#### DATA FOR REVIEW ####

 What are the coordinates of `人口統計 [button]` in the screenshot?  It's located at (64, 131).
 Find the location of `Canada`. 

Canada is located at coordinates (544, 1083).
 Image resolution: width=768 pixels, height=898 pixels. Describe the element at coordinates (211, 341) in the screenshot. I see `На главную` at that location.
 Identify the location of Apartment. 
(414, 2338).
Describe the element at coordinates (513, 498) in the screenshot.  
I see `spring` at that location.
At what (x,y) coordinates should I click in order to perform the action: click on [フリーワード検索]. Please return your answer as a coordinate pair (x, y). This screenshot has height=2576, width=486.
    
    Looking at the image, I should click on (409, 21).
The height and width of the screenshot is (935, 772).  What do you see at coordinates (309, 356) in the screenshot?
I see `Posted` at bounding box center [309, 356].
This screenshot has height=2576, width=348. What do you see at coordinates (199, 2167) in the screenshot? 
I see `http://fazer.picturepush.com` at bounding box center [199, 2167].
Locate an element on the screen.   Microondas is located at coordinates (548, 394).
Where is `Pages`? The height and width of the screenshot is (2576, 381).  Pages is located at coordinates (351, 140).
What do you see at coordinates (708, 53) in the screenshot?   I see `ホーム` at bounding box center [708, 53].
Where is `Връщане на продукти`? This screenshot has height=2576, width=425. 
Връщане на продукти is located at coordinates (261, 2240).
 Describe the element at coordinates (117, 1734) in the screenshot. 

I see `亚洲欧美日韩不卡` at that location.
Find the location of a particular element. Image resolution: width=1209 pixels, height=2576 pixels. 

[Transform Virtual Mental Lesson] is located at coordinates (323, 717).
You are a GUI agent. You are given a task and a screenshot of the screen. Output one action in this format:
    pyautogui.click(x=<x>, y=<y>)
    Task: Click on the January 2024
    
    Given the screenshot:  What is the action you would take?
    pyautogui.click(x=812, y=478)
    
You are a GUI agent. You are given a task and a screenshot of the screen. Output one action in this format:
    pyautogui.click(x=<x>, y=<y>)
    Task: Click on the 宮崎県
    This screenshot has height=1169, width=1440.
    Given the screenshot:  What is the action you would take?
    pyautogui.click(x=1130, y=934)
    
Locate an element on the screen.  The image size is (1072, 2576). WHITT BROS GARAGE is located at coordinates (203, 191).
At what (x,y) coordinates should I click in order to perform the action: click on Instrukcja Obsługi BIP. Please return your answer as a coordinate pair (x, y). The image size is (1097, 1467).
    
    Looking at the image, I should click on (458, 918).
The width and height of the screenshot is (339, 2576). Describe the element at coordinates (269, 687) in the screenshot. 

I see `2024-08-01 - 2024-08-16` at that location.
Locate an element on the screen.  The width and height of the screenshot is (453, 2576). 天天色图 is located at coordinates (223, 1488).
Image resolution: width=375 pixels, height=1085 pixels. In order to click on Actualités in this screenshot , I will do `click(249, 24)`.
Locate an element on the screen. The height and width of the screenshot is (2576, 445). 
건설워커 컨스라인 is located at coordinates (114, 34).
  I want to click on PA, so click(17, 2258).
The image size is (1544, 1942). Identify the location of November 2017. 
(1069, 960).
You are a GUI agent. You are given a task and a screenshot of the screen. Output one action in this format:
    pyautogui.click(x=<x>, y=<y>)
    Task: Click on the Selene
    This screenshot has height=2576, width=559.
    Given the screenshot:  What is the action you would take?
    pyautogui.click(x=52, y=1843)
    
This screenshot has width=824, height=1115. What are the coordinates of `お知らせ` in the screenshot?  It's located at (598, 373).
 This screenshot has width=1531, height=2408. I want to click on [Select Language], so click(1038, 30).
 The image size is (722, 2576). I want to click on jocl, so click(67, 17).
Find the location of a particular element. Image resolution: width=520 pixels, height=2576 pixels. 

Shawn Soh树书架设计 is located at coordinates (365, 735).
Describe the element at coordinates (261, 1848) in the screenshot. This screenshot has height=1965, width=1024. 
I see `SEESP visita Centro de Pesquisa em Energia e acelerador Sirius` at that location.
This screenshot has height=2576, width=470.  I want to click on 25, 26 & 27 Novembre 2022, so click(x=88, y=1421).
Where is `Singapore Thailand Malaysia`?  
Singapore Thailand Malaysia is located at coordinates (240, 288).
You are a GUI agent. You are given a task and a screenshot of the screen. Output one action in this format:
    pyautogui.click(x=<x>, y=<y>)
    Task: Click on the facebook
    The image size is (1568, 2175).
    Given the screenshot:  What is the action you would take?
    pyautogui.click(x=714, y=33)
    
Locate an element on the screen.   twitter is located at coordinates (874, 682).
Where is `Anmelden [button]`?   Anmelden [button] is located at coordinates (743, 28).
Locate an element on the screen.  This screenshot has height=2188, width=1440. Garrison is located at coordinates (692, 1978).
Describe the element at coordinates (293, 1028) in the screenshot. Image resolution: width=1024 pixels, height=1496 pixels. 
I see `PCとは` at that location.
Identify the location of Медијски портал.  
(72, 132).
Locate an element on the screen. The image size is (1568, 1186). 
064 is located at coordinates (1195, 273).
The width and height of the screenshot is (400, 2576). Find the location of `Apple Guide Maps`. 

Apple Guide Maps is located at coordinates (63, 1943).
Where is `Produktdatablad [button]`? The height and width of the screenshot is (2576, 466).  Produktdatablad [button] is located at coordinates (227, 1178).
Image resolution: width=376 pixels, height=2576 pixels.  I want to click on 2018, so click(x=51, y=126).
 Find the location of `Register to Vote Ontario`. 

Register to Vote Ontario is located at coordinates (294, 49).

####

● WORK TO COMPLETE: Go through the material and copy out every line with "button" in it.

● SOLUTION FOR THIS TASK:
 What are the coordinates of `人口統計 [button]` in the screenshot?  It's located at (64, 131).
Where is `Anmelden [button]`?   Anmelden [button] is located at coordinates (743, 28).
Where is `Produktdatablad [button]`? The height and width of the screenshot is (2576, 466).  Produktdatablad [button] is located at coordinates (227, 1178).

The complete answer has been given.